Well, that GDP growth technically means you have a better opportunity to trade up in the USA than anywhere else in the world, if you apply yourself, get yourself trained, etc. you want to make people believe that these career choices are impossible to escape and they really aren’t.


> than in anywhere else the world

This is definitely not true.

https://en.m.wikipedia.org/wiki/Socioeconomic_mobility_in_th...


It certainly is true, but academics who want to conduct sophistry can use the metric that gives them the answers they want. Comparing USA to Denmark using in-country income percentiles gives Denmark a much lower bar to hop over for this BS "social-mobility" as defined in the article.


You can also use whatever metrics you want, and you haven't even gone to the effort of defining them!


Here's one: use USA percentiles for both countries. Or use Denmark percentiles for both. Only when you use a high bar for US and low bar for Denmark do they come out on top.


This may have more to do with the US not getting blown up during WW2, and the US being the largest single market(in the sense that everyone speaks the same language, has same culture, comparable laws everywhere etc.). And less to do with good policies.


>This may have more to do with the US not getting blown up during WW2

It's been 80yr and Japan and Korea are doing fine.

The USSR basically force created a large single market over the course of its existence. If it was such a net win for prosperity the economic would have stuck around.
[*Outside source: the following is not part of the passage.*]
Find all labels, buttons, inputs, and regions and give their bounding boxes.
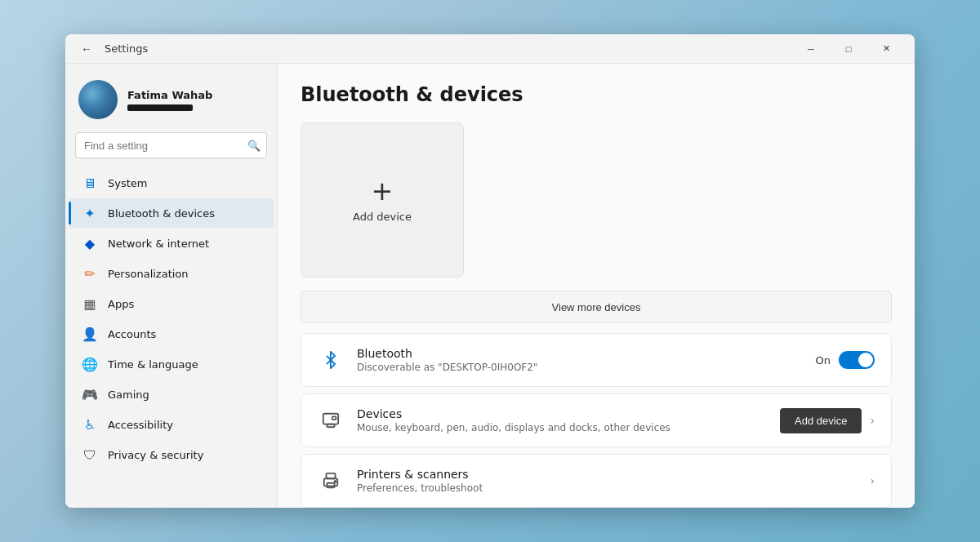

Nobody says it’s impossible, just that there are trade-offs. France has a monthly minimum wage that works out to under $12/hour on a 35 hour week. It also had 8.5-9.5% unemployment over the last few years before COVID, while the US was half that at 3.5-4.5%.

Same thing with socialized medicine. Nobody says that socialized medicine is impossible, just that it requires a level of taxes nobody wants to pay. Again to use France as an example, health insurance is paid for with a 20% tax split between employers and employees: https://www.npr.org/templates/story/story.php?storyId=924192.... America could easily pay for socialized medicine with such a tax. That’s not how any proponents of socialized medicine in America have proposed to pay for their proposal.

Ironically, that’s just a different form of American exceptionalism. “We can have high minimum wages and socialized medicine like Europe without having higher unemployment and higher middle class taxes like Europe.”